# Load AWS access key, secret key and region

In [0]:
import pyspark.sql.functions as F
from pyspark.sql.types import StructType, StructField, StringType, LongType
import urllib

In [0]:
ACCESS_KEY = dbutils.secrets.get(scope="aws", key="access_key_id")
SECRET_KEY = dbutils.secrets.get(scope="aws", key="secret_access_key")
REGION = dbutils.secrets.get(scope="aws", key="region")

# Stream transformations

In [0]:
# define the output and checkpoint paths for the cleaned user data
outputPath = '/mnt/pinterest_data/test_streaming_delta_tables/0e3bbd435bfb_user_table'
checkpointPath = '/mnt/pinterest_data/test_streaming_delta_tables/checkpoints/user'

# define partition key
partition_key = "test_user"

# define aws access variables and a dataframe to read from kinesis stream
awsAccessKeyId = ACCESS_KEY
awsSecretKey = SECRET_KEY
kinesisStreamName = "streaming-0e3bbd435bfb-user"
kinesisRegion = REGION
df = (spark.readStream
    .format("kinesis") 
    .option("streamName", kinesisStreamName)
    .option("region", kinesisRegion)
    .option("initialPosition", "LATEST")
    .option("format", "json")
    .option("awsAccessKey", awsAccessKeyId)
    .option("awsSecretKey", awsSecretKey)
    .option("inferSchema", "true")
    .option("minFetchPeriod", "200ms")
    .load())

# schema for the data
schema = StructType([
    StructField("ind", LongType()),
    StructField("first_name", StringType()),
    StructField("last_name", StringType()),
    StructField("age", LongType()),
    StructField("date_joined", StringType())
])

# transformations
transformed_df = (
    # filter data with required shardId
    df.filter(F.col("partitionKey") == partition_key)

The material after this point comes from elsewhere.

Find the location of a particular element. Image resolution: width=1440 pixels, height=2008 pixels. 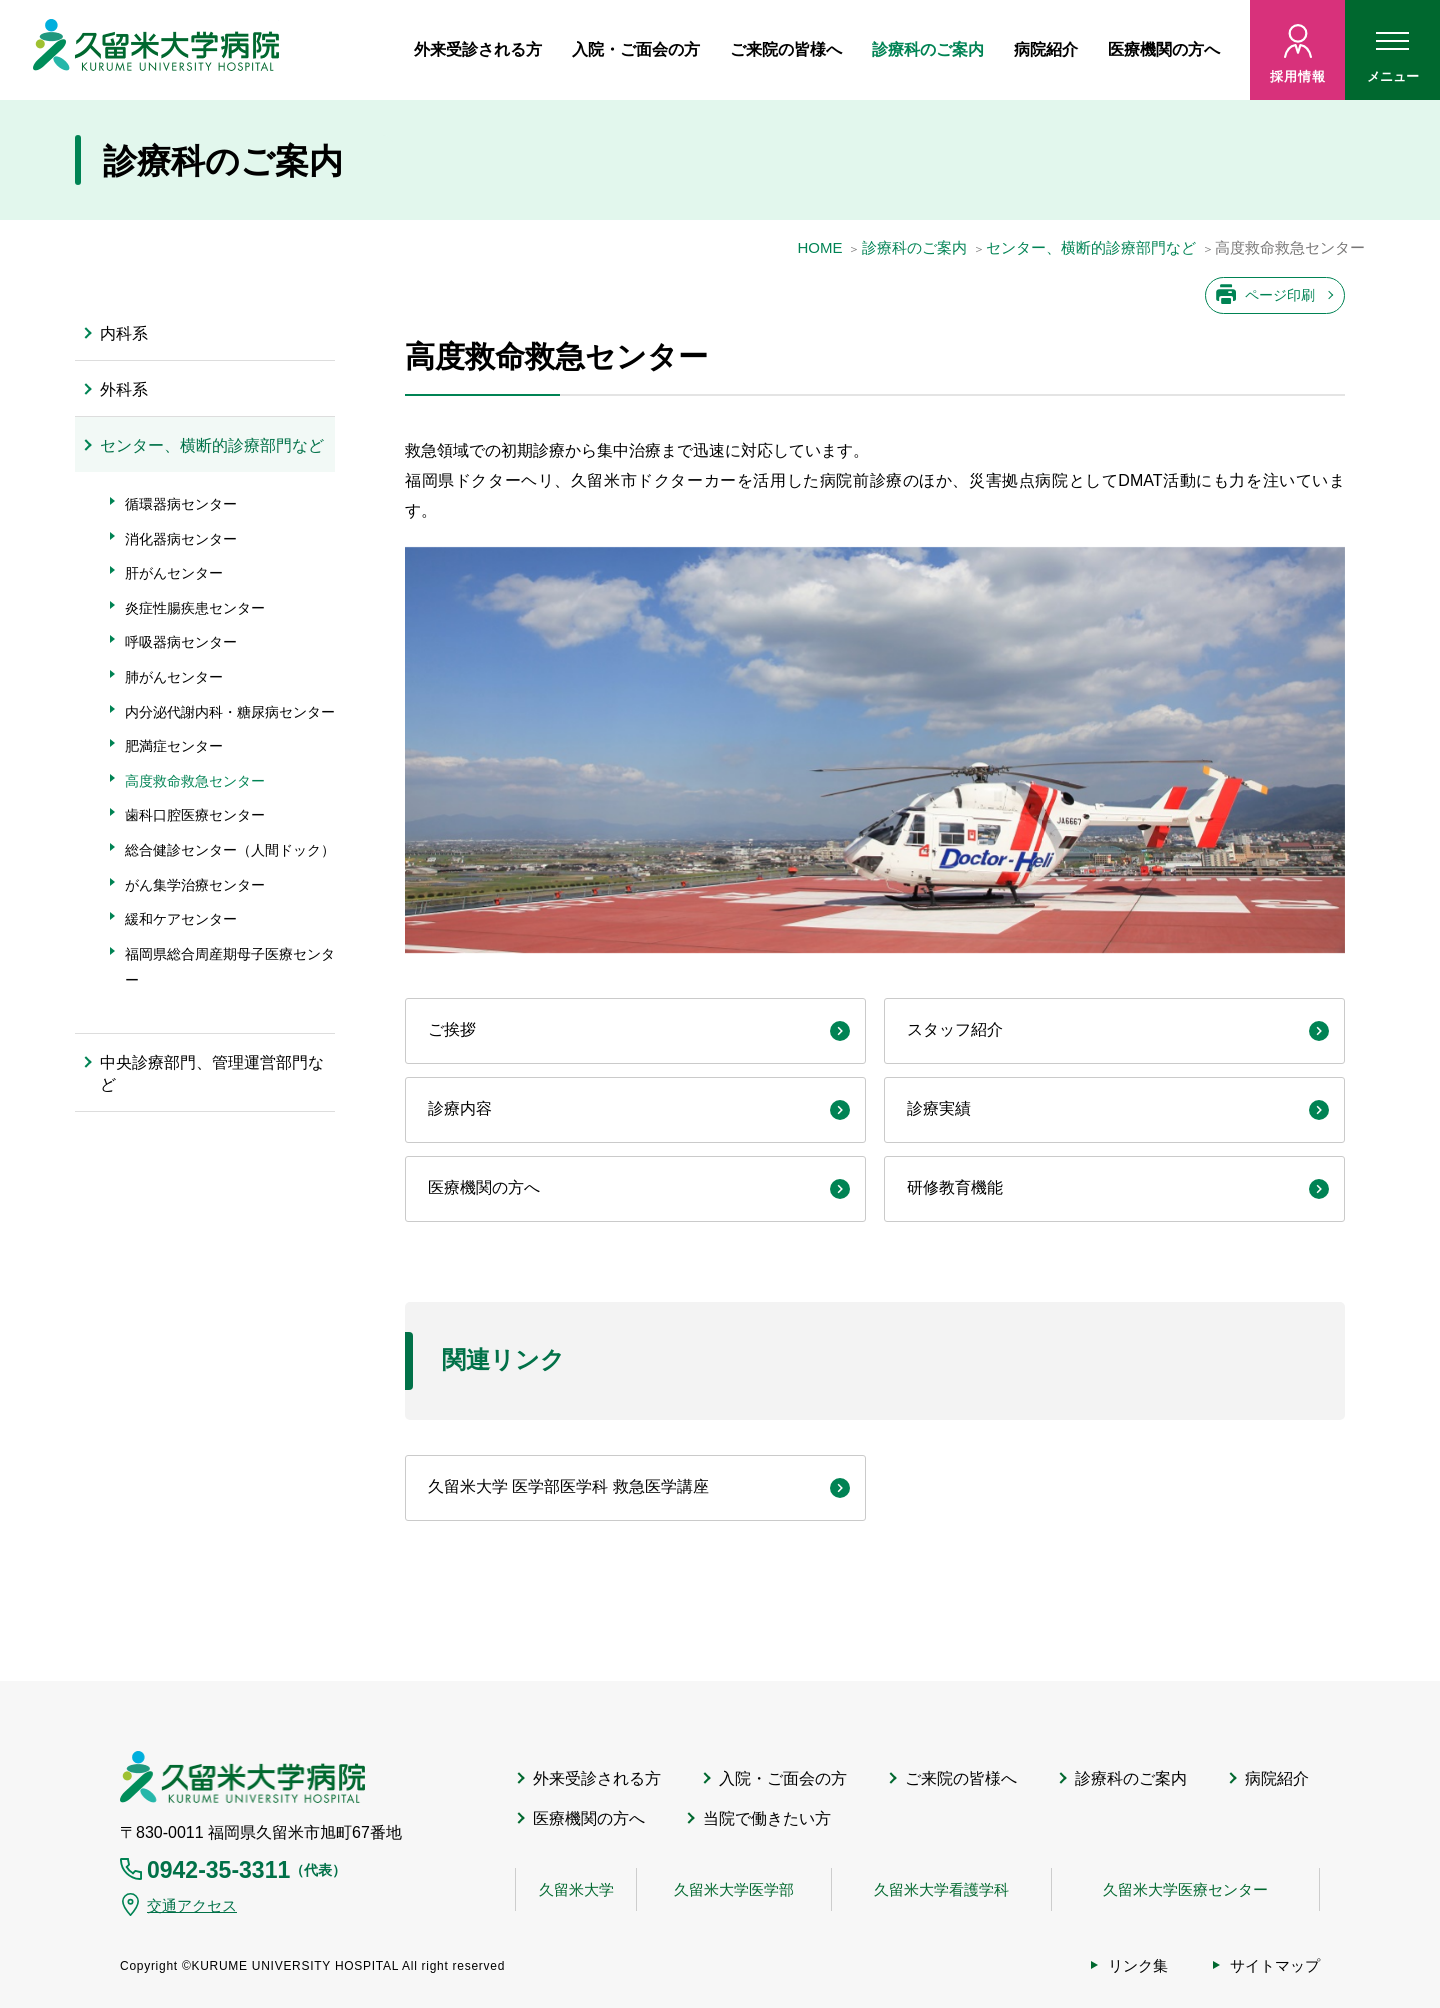 ご挨拶 is located at coordinates (452, 1029).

        # decode the data column
        .withColumn(
            "decoded_data",
            F.unbase64(
                F.col("data")
            ).cast("string")
        )

        # Use from_json to parse the JSON string in decoded_data and apply the schema
        .withColumn("parsed_data", F.from_json(F.col("decoded_data"), schema))
        
        # select the individual fields from the parsed_data column
        .select(
            F.col("parsed_data.ind"),
            F.col("parsed_data.first_name"),
            F.col("parsed_data.last_name"),
            F.col("parsed_data.age"),
            F.col("parsed_data.date_joined"),
        )

        # create a new column 'user_name' by concatenating 'first_name' and 'last_name'
        .withColumn("user_name", F.concat(F.col("first_name"), F.col("last_name")))

        # drop first_name and last_name
        .drop("first_name", "last_name")

        # convert the date_joined column from a string to a timestamp data type
        .withColumn("date_joined", F.to_timestamp(F.col("date_joined")).cast("timestamp"))
)

# write the stream to a delta table
query = (
    transformed_df.writeStream
    .format("delta")
    .outputMode("append")
    .option("checkpointLocation", checkpointPath)
    .start(outputPath)
)

# keep the stream running
query.awaitTermination()